Difference Between Data Warehousing And Business Intelligence:

Data warehousing and business intelligence are two terms that are a common source of confusion, both inside and outside of the information technology (IT) industry. 
Data warehousing refers to the technology used to actually create a repository of data. Business intelligence refers to the tools and applications used in the analysis and interpretation of data. 
 
Data warehousing and business intelligence have grown substantially and are forecast to experience continued growth into the future.     



Different Types of Data Warehouse Design: 

There are two main types of data warehouse design: top-down and bottom-up. The two designs have their own advantages and disadvantages.
Bottom-up is easier and cheaper to implement, but it is less complete, and data correlations are more sporadic.
In a top-down design, connections between data are obvious and well-established, but the data may be out of date, and the system is costly to implement.

Data marts are the central figure in data warehouse design. A data mart is a collection of data based around a single concept. Each data mart is a unique and complete subset of data. Each of these collections is completely correlated internally and often has connections to external data marts.

The way data marts are handled is the main difference between the two styles of data warehouse design. In the top-down design, data marts occur naturally as data is put into the system. In the bottom-up design, data marts are made directly and connected together to form the warehouse. While this may seem like a minor difference, it makes for a very different design.

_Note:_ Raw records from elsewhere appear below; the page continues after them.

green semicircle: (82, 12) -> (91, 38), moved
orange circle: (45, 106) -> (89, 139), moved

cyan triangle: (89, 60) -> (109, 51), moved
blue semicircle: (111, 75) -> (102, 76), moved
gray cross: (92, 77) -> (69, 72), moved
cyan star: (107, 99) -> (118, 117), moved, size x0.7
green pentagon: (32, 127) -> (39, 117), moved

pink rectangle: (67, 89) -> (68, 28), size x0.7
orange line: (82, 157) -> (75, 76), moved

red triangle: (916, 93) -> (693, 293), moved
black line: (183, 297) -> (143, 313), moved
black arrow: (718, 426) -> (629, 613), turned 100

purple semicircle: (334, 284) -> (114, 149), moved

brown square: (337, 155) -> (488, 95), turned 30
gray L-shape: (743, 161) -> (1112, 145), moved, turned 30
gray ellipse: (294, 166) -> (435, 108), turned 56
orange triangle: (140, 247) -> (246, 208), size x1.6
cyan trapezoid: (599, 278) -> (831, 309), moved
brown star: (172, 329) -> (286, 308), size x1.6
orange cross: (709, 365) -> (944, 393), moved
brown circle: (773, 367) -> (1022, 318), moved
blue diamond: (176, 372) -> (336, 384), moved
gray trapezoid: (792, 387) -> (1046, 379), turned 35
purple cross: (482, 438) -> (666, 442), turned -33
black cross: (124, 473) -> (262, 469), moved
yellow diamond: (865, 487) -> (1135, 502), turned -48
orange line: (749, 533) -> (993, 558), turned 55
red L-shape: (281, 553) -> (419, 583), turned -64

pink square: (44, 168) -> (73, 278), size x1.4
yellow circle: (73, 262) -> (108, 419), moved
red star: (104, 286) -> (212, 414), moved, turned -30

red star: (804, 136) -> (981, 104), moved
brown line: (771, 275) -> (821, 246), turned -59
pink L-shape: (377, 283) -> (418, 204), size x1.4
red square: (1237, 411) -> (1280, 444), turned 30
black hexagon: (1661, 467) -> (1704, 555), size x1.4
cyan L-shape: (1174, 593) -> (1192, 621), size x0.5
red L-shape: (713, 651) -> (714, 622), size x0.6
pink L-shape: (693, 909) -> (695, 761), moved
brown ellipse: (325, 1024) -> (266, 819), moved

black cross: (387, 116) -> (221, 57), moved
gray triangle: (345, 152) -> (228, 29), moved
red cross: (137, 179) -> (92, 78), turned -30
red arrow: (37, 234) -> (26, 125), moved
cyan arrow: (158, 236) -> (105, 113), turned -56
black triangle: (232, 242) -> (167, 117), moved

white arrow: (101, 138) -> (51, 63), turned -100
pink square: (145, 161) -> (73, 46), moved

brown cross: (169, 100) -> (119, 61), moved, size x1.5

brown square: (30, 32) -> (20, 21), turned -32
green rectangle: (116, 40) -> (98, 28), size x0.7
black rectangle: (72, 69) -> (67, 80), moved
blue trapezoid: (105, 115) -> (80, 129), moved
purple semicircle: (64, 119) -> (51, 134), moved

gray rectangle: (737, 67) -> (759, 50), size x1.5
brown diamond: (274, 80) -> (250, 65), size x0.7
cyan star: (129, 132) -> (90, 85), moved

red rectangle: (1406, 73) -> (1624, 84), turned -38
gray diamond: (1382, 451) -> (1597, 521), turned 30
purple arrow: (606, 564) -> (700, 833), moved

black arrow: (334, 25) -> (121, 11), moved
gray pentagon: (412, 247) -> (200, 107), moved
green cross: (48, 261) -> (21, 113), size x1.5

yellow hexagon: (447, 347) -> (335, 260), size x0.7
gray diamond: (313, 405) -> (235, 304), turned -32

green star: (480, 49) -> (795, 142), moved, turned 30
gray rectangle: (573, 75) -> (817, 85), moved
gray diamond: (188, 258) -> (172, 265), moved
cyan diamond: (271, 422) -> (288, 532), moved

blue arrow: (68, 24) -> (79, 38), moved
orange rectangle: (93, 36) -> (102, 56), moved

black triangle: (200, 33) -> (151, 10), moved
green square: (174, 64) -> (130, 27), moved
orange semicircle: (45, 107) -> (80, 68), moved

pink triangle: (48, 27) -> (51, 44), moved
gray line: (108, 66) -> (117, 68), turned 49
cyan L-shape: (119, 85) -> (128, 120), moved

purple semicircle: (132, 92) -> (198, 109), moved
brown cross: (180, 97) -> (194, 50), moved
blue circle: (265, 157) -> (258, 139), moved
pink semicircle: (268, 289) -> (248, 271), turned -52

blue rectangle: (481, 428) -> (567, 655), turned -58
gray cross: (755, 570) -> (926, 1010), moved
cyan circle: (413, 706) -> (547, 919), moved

The top-down method was the original data warehouse design. Using this method, all of the information the organization holds is put into the system. Each broad subject will have its own general area within the databases. As the data is used, connections will appear between correlative data points, and data marts will appear. In addition, any data in the system stays there forever—even if the data is superseded or trivialized by later information, it will stay in the system as a record of past events.

The bottom-up method of data warehouse design works from the opposite direction. A company puts in information as a standalone data mart. As time goes on, other data sets are added to the system, either as their own data mart or as part of one that already exists. When two data marts are considered connected enough, they merge together into a single unit.

The two data warehouse designs each have their own strong and weak points. The top-down method is a huge project for even smaller data sets. Since big projects are also more costly, it is the most expensive in terms of money and manpower. If the data warehouse is finished and maintained, it is a vast collection, containing everything that the company knows.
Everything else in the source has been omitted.